If you think about it, we actually don’t really need any cookbooks in the age of online recipes. There are many professional and user-generated dishes out there for you to try via websites, blogs, vlogs, etc. There are videos on how to chop onions without crying, how to loosen those seeds from a pomegranate, and how to fold dumplings like an Asian grandmother (some shown by an Asian grandmother).
So why do we still love cookbooks? More keeps getting published every year. The answer might be in what they offer beyond the cooking instruction and menu planning ideas. The best cookbooks are works of seduction. They draw you in like a well-traveled friend with stories of adventure, new flavors, and personal growth. And the photos—styled and curated, of course—of perfectly roasted vegetables on a rustic farm table is like therapy after a long day at work and microwave frozen veggies are more the reality. Anyone who has browsed through Mimi Thorisson’s cookbooks will understand that, along with the recipes, there is a whole lifestyle on display.
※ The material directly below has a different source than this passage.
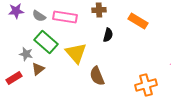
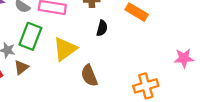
green rectangle: (46, 42) -> (30, 36), turned 70
yellow triangle: (76, 53) -> (65, 49), turned 35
There are cookbooks that can revolutionize our pantries. Ottolenghi made spices such as sumac, za’atar, and dukkah staples in many households. He did this by writing cookbooks with food that we all wanted to eat. It’s no surprise that each new cookbook he releases quickly lands on many a best-selling list.
The Library is filled with cookbooks for every taste. So come and check some out. Even if you don’t even cook very often, there’s a cookbook for every armchair or kitchen fantasy.